-------- Data for the task
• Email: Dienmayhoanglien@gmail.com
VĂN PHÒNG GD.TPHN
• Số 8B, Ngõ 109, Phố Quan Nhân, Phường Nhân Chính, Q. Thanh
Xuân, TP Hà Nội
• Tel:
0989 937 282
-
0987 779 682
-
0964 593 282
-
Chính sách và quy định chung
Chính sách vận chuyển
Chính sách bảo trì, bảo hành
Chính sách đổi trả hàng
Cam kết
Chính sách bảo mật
----------------
-------- Data for the task
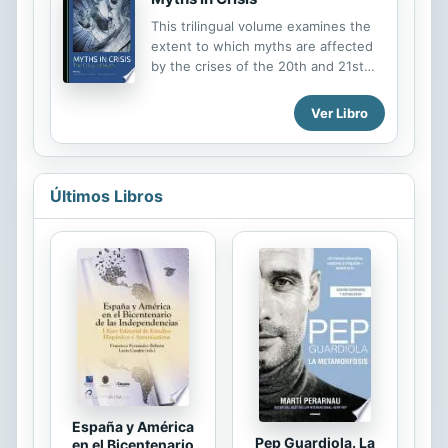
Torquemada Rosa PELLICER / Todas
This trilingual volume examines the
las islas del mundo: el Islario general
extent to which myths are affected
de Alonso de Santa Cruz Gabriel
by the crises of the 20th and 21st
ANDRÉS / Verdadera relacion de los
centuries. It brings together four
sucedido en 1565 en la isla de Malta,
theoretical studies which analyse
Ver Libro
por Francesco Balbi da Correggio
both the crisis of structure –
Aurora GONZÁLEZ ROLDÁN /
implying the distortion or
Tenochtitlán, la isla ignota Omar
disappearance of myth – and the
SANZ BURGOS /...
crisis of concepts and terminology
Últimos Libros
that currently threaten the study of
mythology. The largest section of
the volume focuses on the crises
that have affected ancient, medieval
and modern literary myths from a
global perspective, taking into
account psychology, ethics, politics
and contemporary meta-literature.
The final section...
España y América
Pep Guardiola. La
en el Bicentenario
----------------
Above are the lines; repeat exactly the ones from the line containing "Chính sách và quy định chung" down to the line containing "Chính sách bảo mật", both inclusive.

Chính sách và quy định chung
Chính sách vận chuyển
Chính sách bảo trì, bảo hành
Chính sách đổi trả hàng
Cam kết
Chính sách bảo mật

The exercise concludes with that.